Alan Turing Fonte da imagem: Transcultural Buddhism |
Alan Turing estaria completando cem anos. Ele é considerado
um dos pioneiros da automatização da lógica binária (formada por zeros e uns),
isto é, da computação. E foi vítima de
um tipo de preconceito herdeiro dessa mesma lógica binária que, por sua vez, é
herdeira de uma apropriação extremista do Cartesianismo, o qual pressupõe a
verdade do mundo como a divisão entre o Sim e o Não sem tolerância aos nuances
intermediários da ambivalência.
O cientista foi, a exemplo de Oscar Wilde e Verlaine, processado criminalmente por conta de sua
homossexualidade, considerada ilegal na Inglaterra dos anos de 1950.
Turing foi
publicamente humilhado, sendo impedido de dar continuidade a seu trabalho como
pesquisador. Ele foi também submetido a uma castração química. Recebeu altas
dosagens de hormônio feminino, o que o fez adquirir seios. Dedicou parte de sua vida ao auxílio de
operações militares de espionagem, mas não teve direito à preservação da esfera
privada de sua vida.
A castração química parece, hoje, um fantasma absurdo
perdido na poeira do tempo. Porém, não se deve perder de vista a ameaça de um
outro tipo de castração: a castração simbólica. Este tipo de castração não
trabalha com hormônios, mas sim com atitudes que, igualmente, procuram inibir a
energia vital e fazer nascer no indivíduo algum tipo de estigma silencioso que
o impeça de, convivendo com os demais, manter sua vida produtiva.
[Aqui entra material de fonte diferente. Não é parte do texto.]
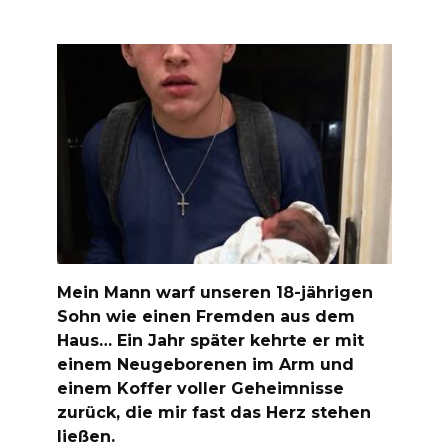
Mein Mann warf unseren 18-jährigen
Sohn wie einen Fremden aus dem
Haus… Ein Jahr später kehrte er mit
einem Neugeborenen im Arm und
einem Koffer voller Geheimnisse
zurück, die mir fast das Herz stehen
ließen.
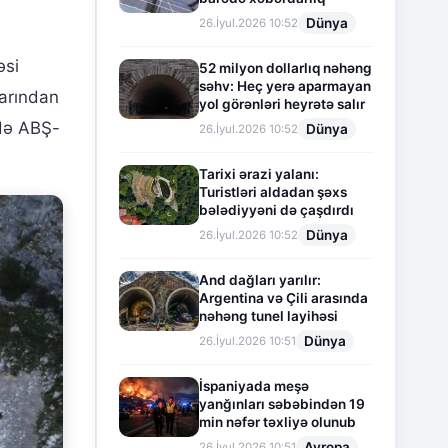
Dünya
26.İyul.2026 10:52
əsi
52 milyon dollarlıq nəhəng
səhv: Heç yerə aparmayan
larından
yol görənləri heyrətə salır
rdə ABŞ-
Dünya
26.İyul.2026 10:52
Tarixi ərazi yalanı:
Turistləri aldadan şəxs
bələdiyyəni də çaşdırdı
Dünya
26.İyul.2026 10:52
And dağları yarılır:
Argentina və Çili arasında
nəhəng tunel layihəsi
Dünya
26.İyul.2026 10:51
İspaniyada meşə
yanğınları səbəbindən 19
min nəfər təxliyə olunub
Avropa
26.İyul.2026 10:51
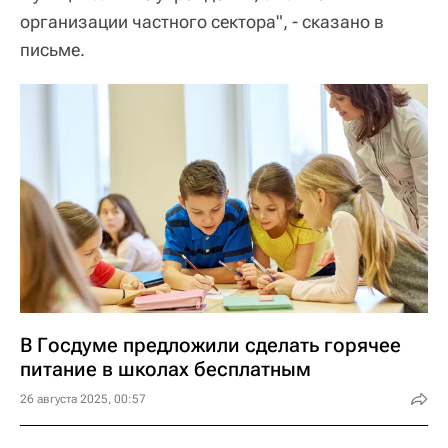
организации частного сектора", - сказано в
письме.
В Госдуме предложили сделать горячее
питание в школах бесплатным
26 августа 2025, 00:57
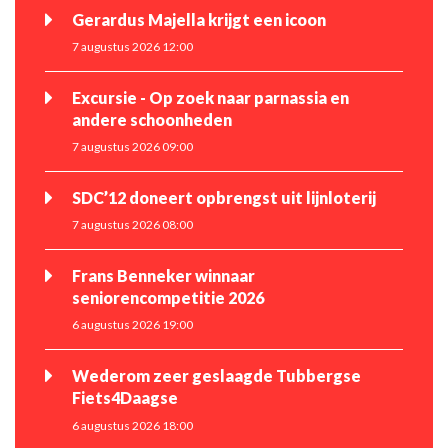
Gerardus Majella krijgt een icoon
7 augustus 2026 12:00
Excursie - Op zoek naar parnassia en
andere schoonheden
7 augustus 2026 09:00
SDC’12 doneert opbrengst uit lijnloterij
7 augustus 2026 08:00
Frans Benneker winnaar
seniorencompetitie 2026
6 augustus 2026 19:00
Wederom zeer geslaagde Tubbergse
Fiets4Daagse
6 augustus 2026 18:00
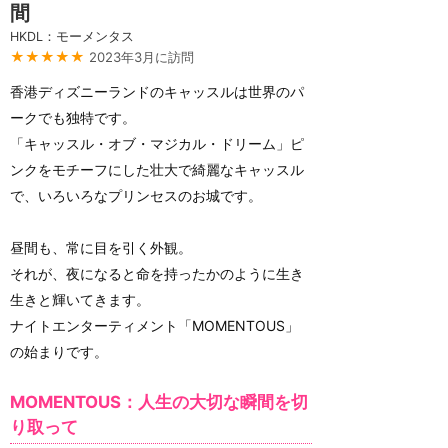
間
HKDL：モーメンタス
★★★★★
2023年3月に訪問
香港ディズニーランドのキャッスルは世界のパ
ークでも独特です。
「キャッスル・オブ・マジカル・ドリーム」ピ
ンクをモチーフにした壮大で綺麗なキャッスル
で、いろいろなプリンセスのお城です。
昼間も、常に目を引く外観。
それが、夜になると命を持ったかのように生き
生きと輝いてきます。
ナイトエンターティメント「MOMENTOUS」
の始まりです。
MOMENTOUS：人生の大切な瞬間を切
り取って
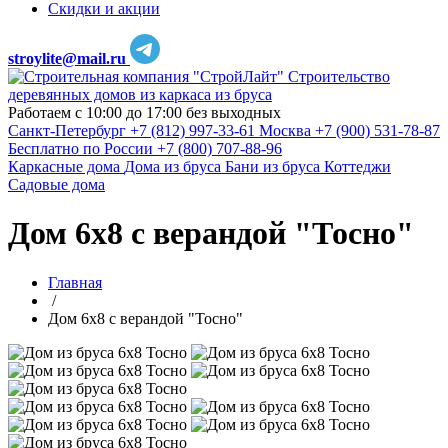
Скидки и акции
stroylite@mail.ru
Строительство
деревянных домов из каркаса из бруса
Работаем с 10:00 до 17:00 без выходных
Санкт-Петербург
+7 (812) 997-33-61
Москва
+7 (900) 531-78-87
Бесплатно по России
+7 (800) 707-88-96
Каркасные дома
Дома из бруса
Бани из бруса
Коттеджи
Садовые дома
Дом 6х8 с верандой "Тосно"
Главная
/
Дом 6х8 с верандой "Тосно"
A castração simbólica não opera com hormônios, mas, assim
como estes, age de forma velada, por meio de gestos mudos produzidos pelas
glândulas do desprezo, da intolerância e da própria tolerância: uma maneira de
restringir a liberdade de ir e vir a guetos escriturados no cartório da “boa
conduta”.
São João é fruto de uma ação divina que venceu a dupla
castração da qual seus pais foram vítimas. João Batista era filho de Santa
Isabel, uma mulher de idade avançada e, até então, considerada estéril.
Nesse período, uma mulher estéril estava, em certa medida,
predestinada. Era considerada como uma pessoa amaldiçoada e socialmente inútil –
por ser incapaz de gerar descendentes. Além disso, por não ter filhos, estaria
potencialmente sujeita a uma viuvez solitária revestida do abandono e da
miséria. Mas, a esterilidade de Isabel foi revertida e ela conseguiu desconcertar a soberba de uma sociedade acostumada a fazer da castração sinônimo de lógica e de destino.
Parte do potencial intelectual e vital de Turing foi desperdiçado
com sua morte prematura aos 42 anos, após ter supostamente se suicidado,
comendo metade de uma maçã na qual havia sido injetado cianeto. Em certa
medida, a sociedade se comportou como uma terrível madrasta que lhe ofereceu a
maçã envenenada e o medo de ter no outro um espelho.
Em 10 de setembro de 2009, após uma campanha na internet, o primeiro-ministro britânico
Gordon Brown pediu, oficialmente, desculpas públicas, em nome do governo
britânico, devido à maneira pela qual Turing foi tratado após a guerra.